Extracted data entries
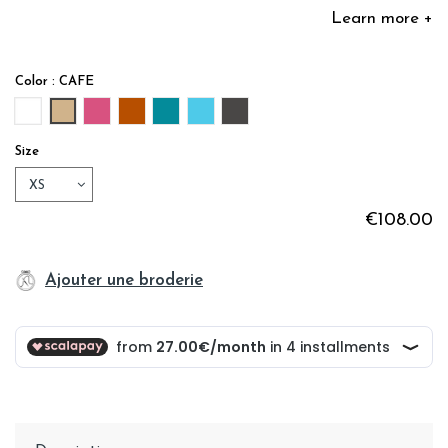
Learn more +
Color : CAFE
BLANC
CAFE
BOUGAINVILLIER
TERRE CUITE
EMERAUDE
AZURE
REGLISSE
Size
€108.00
Ajouter une broderie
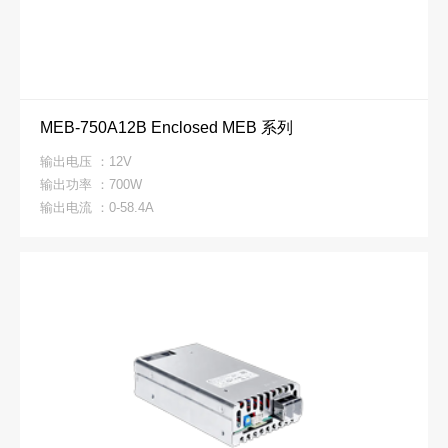
MEB-750A12B Enclosed MEB 系列
输出电压 ：12V
输出功率 ：700W
输出电流 ：0-58.4A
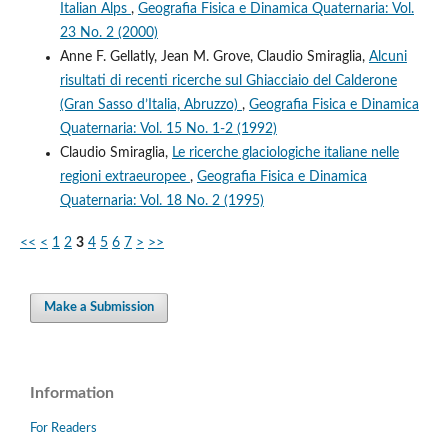
Italian Alps
,
Geografia Fisica e Dinamica Quaternaria: Vol.
23 No. 2 (2000)
Anne F. Gellatly, Jean M. Grove, Claudio Smiraglia,
Alcuni
risultati di recenti ricerche sul Ghiacciaio del Calderone
(Gran Sasso d’Italia, Abruzzo)
,
Geografia Fisica e Dinamica
Quaternaria: Vol. 15 No. 1-2 (1992)
Claudio Smiraglia,
Le ricerche glaciologiche italiane nelle
regioni extraeuropee
,
Geografia Fisica e Dinamica
Quaternaria: Vol. 18 No. 2 (1995)
<<
<
1
2
3
4
5
6
7
>
>>
Make a Submission
Information
For Readers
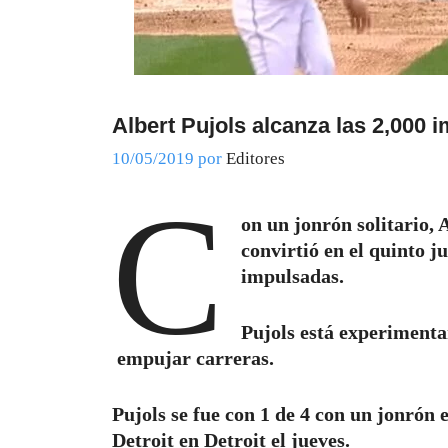
Albert Pujols alcanza las 2,000 
10/05/2019
por
Editores
C
on un jonrón solitario, 
convirtió en el quinto j
impulsadas.
Pujols está experimenta
empujar carreras.
Pujols se fue con 1 de 4 con un jonrón 
Detroit en Detroit el jueves.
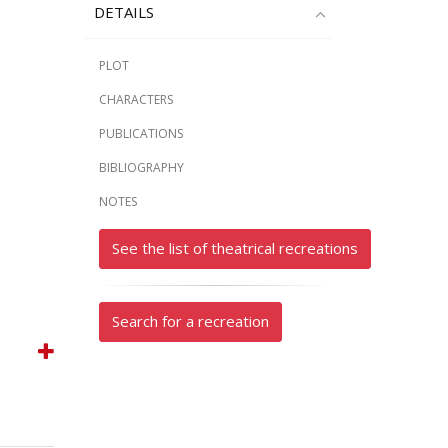
DETAILS
PLOT
CHARACTERS
PUBLICATIONS
BIBLIOGRAPHY
NOTES
See the list of theatrical recreations
Search for a recreation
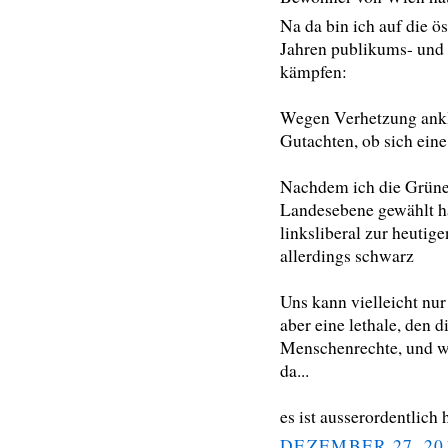
Na da bin ich auf die ö
Jahren publikums- und
kämpfen:
Wegen Verhetzung anklag
Gutachten, ob sich eine
Nachdem ich die Grüne
Landesebene gewählt ha
linksliberal zur heutig
allerdings schwarz
Uns kann vielleicht nur
aber eine lethale, den d
Menschenrechte, und wi
da...
es ist ausserordentlich
DEZEMBER 27, 20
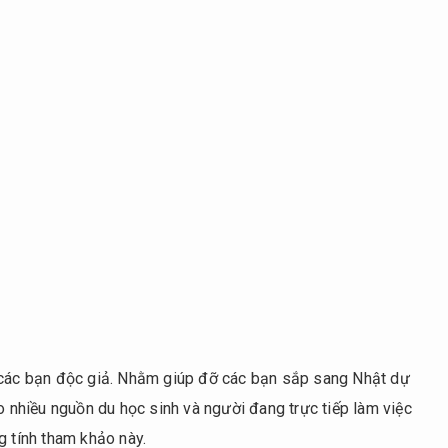
ừ các bạn độc giả. Nhằm giúp đỡ các bạn sắp sang Nhật dự
ảo nhiều nguồn du học sinh và người đang trực tiếp làm việc
g tính tham khảo này.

> **Work task**: Please give the data again unaltered, leaving out any images.

> **Result**:
Learn more +
Color : CAFE
BLANC
CAFE
BOUGAINVILLIER
TERRE CUITE
EMERAUDE
AZURE
REGLISSE
Size
€108.00
Ajouter une broderie
MEB-750A12B Enclosed MEB 系列
输出电压 ：12V
输出功率 ：700W
输出电流 ：0-58.4A
Italian Alps
,
Geografia Fisica e Dinamica Quaternaria: Vol.
23 No. 2 (2000)
Anne F. Gellatly, Jean M. Grove, Claudio Smiraglia,
Alcuni
risultati di recenti ricerche sul Ghiacciaio del Calderone
(Gran Sasso d’Italia, Abruzzo)
,
Geografia Fisica e Dinamica
Quaternaria: Vol. 15 No. 1-2 (1992)
Claudio Smiraglia,
Le ricerche glaciologiche italiane nelle
regioni extraeuropee
,
Geografia Fisica e Dinamica
Quaternaria: Vol. 18 No. 2 (1995)
<<
<
1
2
3
4
5
6
7
>
>>
Make a Submission
Information
For Readers
Albert Pujols alcanza las 2,000 
10/05/2019
por
Editores
C
on un jonrón solitario, 
convirtió en el quinto j
impulsadas.
Pujols está experimenta
empujar carreras.
Pujols se fue con 1 de 4 con un jonrón 
Detroit en Detroit el jueves.
DETAILS
PLOT
CHARACTERS
PUBLICATIONS
BIBLIOGRAPHY
NOTES
See the list of theatrical recreations
Search for a recreation
Na da bin ich auf die ö
Jahren publikums- und
kämpfen:
Wegen Verhetzung anklag
Gutachten, ob sich eine
Nachdem ich die Grüne
Landesebene gewählt ha
linksliberal zur heutig
allerdings schwarz
Uns kann vielleicht nur
aber eine lethale, den d
Menschenrechte, und wi
da...
es ist ausserordentlich
DEZEMBER 27, 20
ừ các bạn độc giả. Nhằm giúp đỡ các bạn sắp sang Nhật dự
ảo nhiều nguồn du học sinh và người đang trực tiếp làm việc
g tính tham khảo này.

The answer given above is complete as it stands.